I hate buying cars. People, especially men, are always telling me what great deals they got when they bought their car. I think they mean what great deals the salesmen told them they were getting. Car salesmen always assure me that they’re giving us a great deal—not making a penny on the price we’re paying when we finally purchase. Still—glancing in the rear view mirror of our new car, we can’t help noticing the sales staff slapping each other on the back and throwing fistfuls of money in the air as we drive off the lot.

Tired of feeling ripped off, this time we did our homework—researched models online, test drove Fords, Hondas and Toyotas. We fielded phone calls and e-mails from hungry salesmen for over a month.

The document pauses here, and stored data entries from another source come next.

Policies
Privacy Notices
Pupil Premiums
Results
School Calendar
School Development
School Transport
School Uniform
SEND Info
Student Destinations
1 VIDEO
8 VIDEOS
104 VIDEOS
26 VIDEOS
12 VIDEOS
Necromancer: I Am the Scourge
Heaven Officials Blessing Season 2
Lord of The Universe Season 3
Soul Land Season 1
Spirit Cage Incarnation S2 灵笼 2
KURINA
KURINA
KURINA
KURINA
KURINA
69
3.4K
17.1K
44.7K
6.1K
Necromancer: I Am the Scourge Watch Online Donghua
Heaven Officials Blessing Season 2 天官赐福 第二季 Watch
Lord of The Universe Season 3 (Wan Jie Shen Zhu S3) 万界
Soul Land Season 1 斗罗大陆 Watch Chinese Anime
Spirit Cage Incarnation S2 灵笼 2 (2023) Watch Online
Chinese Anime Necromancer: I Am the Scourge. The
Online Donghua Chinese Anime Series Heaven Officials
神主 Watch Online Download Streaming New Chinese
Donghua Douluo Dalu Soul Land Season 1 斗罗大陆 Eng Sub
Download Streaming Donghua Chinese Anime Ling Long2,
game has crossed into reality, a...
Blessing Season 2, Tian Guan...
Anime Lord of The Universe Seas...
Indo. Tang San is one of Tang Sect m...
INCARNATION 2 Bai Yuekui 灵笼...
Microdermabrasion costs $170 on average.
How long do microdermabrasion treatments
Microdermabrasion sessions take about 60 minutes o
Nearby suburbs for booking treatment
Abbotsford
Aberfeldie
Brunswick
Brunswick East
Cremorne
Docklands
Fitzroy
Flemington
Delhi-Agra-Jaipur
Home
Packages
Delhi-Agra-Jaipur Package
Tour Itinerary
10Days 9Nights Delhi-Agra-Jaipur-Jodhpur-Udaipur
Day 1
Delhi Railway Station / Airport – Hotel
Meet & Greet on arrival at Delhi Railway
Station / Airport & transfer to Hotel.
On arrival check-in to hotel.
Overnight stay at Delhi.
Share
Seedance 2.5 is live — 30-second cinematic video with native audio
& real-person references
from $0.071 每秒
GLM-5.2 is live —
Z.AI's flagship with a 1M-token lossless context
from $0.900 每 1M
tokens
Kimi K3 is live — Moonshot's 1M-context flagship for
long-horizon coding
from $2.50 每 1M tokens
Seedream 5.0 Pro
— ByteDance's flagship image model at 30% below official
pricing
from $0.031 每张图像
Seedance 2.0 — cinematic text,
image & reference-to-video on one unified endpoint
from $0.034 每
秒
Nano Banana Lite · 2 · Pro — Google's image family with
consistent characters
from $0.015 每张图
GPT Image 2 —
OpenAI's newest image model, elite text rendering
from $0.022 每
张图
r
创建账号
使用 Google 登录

Finally, we paid $15 for Consumer Reports to price the make and model we chose. The report gave us the base line price we should pay, told us a documentation fee of close to $300 would be charged, but that we should not pay a delivery/destination charge of about $750.

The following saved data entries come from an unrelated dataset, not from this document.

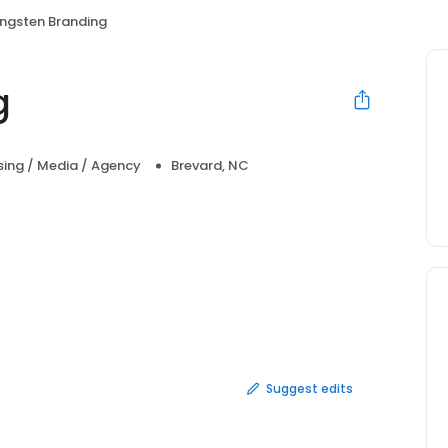
ngsten Branding
g
sing / Media / Agency
Brevard, NC
Suggest edits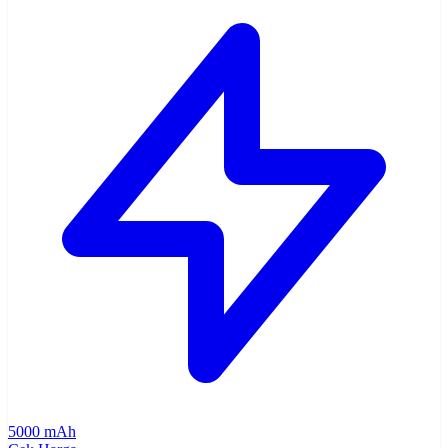
5000 mAh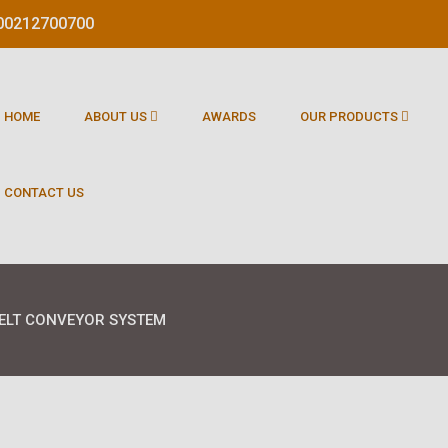
1800212700700
HOME
ABOUT US
AWARDS
OUR PRODUCTS
CONTACT US
ELT CONVEYOR SYSTEM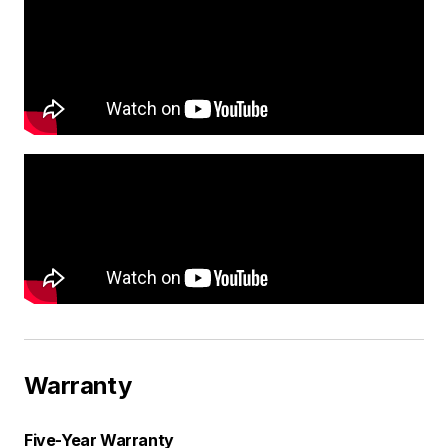
Warranty
Five-Year Warranty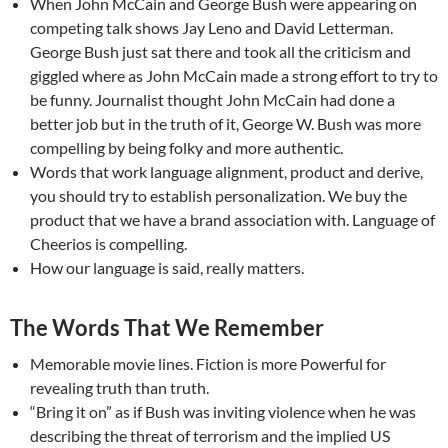
When John McCain and George Bush were appearing on
competing talk shows Jay Leno and David Letterman.
George Bush just sat there and took all the criticism and
giggled where as John McCain made a strong effort to try to
be funny. Journalist thought John McCain had done a
better job but in the truth of it, George W. Bush was more
compelling by being folky and more authentic.
Words that work language alignment, product and derive,
you should try to establish personalization. We buy the
product that we have a brand association with. Language of
Cheerios is compelling.
How our language is said, really matters.
The Words That We Remember
Memorable movie lines. Fiction is more Powerful for
revealing truth than truth.
“Bring it on” as if Bush was inviting violence when he was
describing the threat of terrorism and the implied US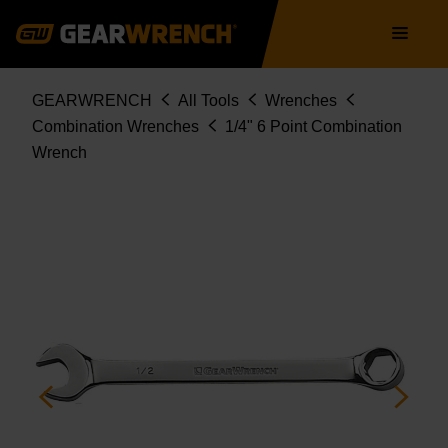
Skip
Main
to
navigation
main
content
Breadcrumb
GEARWRENCH
All Tools
Wrenches
Combination Wrenches
1/4" 6 Point Combination
Wrench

Consumer Reports sent our request to three dealers in our area and we were inundated with calls and e-mails. Every sales person had the perfect car for us—and yes—every dealer insisted on our paying a delivery fee.

When we didn’t buy immediately, salesmen sent notices about cars on which they could make a deal—always cars with luxury packages we didn’t want.

Last week we looked at a Corolla priced about $1500 below the sticker price. Soupy Salesman said he could talk the manager out of the delivery fee. He couldn’t. We left.

Soupy called a few days later to tell us about their new clunker trade-in offer—$3,000 for our 12-year-old Taurus. “At the same price you quoted us on Tuesday?” “Yes. I’ll fight for that. I want you to have the best deal possible.”

We looked. The sales manager agreed to honor Tuesday’s price. We sat down to negotiate. When the manager wrote up the total, he was willing to honor the previous price, but would only give a $200 trade-in.

Now, I know trade-ins are a gimmick and I know nobody wants our old Taurus. If it wasn’t making expensive sounding noises, we wouldn’t be looking for a replacement. We should have walked away, decided on a different make of car, and started over. But we were exhausted—and concerned that our Taurus might leave us stranded in an inconvenient spot. So we bought.

Soupy, to make us feel better at paying top dollar, threw in a free key chain and invited us to the buffet dinner for new car owners the following week. We declined. It will be at least 12 more years before we can bring ourselves to step onto a car lot again.